The last two weeks, I had decided to willfully ignore it. I started going to my Protestant church again and stopped going to Mass because I thought it might ease the ache that built in my chest when friends asked me what church I was going to and I answered the name of the Protestant church I hadn't been to for a few weeks. I thought that if I re-submerged myself in my Protestant community, maybe, just maybe I could forget everything I’ve learned this summer. I could ignore the rosary beads sitting in my nightside dresser, and the prayer cards I was gifted by my cousin. I could forget the Catholic Bible sitting in another cubby in my room and the dozens of books beneath my bed. I could forget it all and go back to how it was when I was Protestant and blissfully unaware of all the things I now know.
And as I worked to ignore it all, I had a friend message me about the carnations in my bedroom.

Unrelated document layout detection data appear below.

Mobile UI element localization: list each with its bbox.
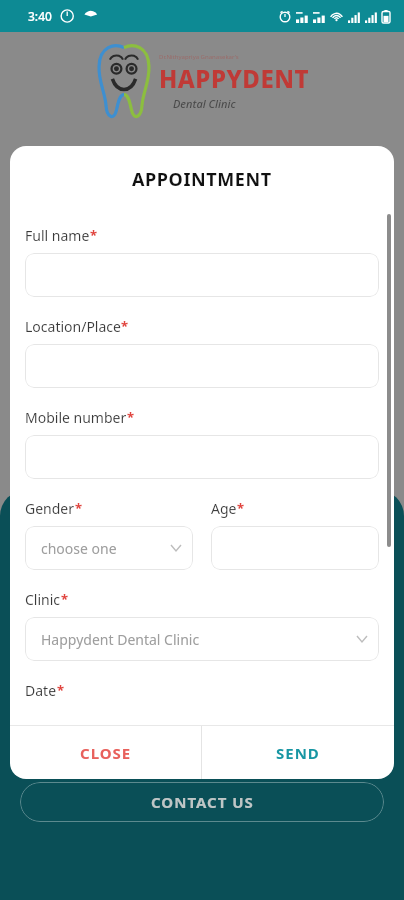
- staticText: Age: [211, 499, 237, 518]
- staticText: HAPPYDENT: [159, 62, 310, 95]
- staticText: Dr.Nithyapriya Gnanasekar's: [159, 53, 239, 61]
- staticText: 3:40: [28, 8, 52, 24]
- staticText: Clinic: [25, 590, 61, 609]
- staticText: *: [75, 499, 83, 517]
- staticText: *: [121, 317, 129, 335]
- staticText: choose one: [41, 539, 117, 558]
- button[interactable]: [25, 344, 379, 388]
- button[interactable]: SEND: [202, 726, 394, 779]
- staticText: Full name: [25, 226, 90, 245]
- staticText: Date: [25, 681, 57, 700]
- button[interactable]: Happydent Dental Clinic: [25, 617, 379, 661]
- button[interactable]: [211, 526, 379, 570]
- staticText: SEND: [276, 743, 320, 763]
- button[interactable]: [25, 435, 379, 479]
- button[interactable]: [25, 253, 379, 297]
- staticText: *: [61, 590, 69, 608]
- staticText: Gender: [25, 499, 75, 518]
- button[interactable]: CLOSE: [10, 726, 201, 779]
- staticText: *: [90, 226, 98, 244]
- staticText: *: [57, 681, 65, 699]
- staticText: Location/Place: [25, 317, 121, 336]
- staticText: Happydent Dental Clinic: [41, 630, 200, 649]
- staticText: *: [237, 499, 245, 517]
- staticText: CONTACT US: [151, 792, 254, 812]
- staticText: *: [127, 408, 135, 426]
- button[interactable]: CONTACT US: [20, 782, 384, 822]
- staticText: Mobile number: [25, 408, 127, 427]
- staticText: APPOINTMENT: [132, 167, 272, 192]
- staticText: CLOSE: [80, 743, 132, 763]
- staticText: Dental Clinic: [173, 96, 236, 111]
- button[interactable]: choose one: [25, 526, 193, 570]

Yes, carnations; my favorite flower.
She had them in her room too. Identical in fact. The same bright pink one’s from Trader Joes. And as I looked at her message in the middle of my kitchen and then looked up from my phone, I spotted the same carnations in my roommates bedroom because I gifted them to her the day before. Then, I walked in my room and realized a painting I had made two weeks ago where I attempted to paint roses was covered in fact in carnations. (Okay, now you think I’m being silly and going on a tangent. Just hold on and hear me out.)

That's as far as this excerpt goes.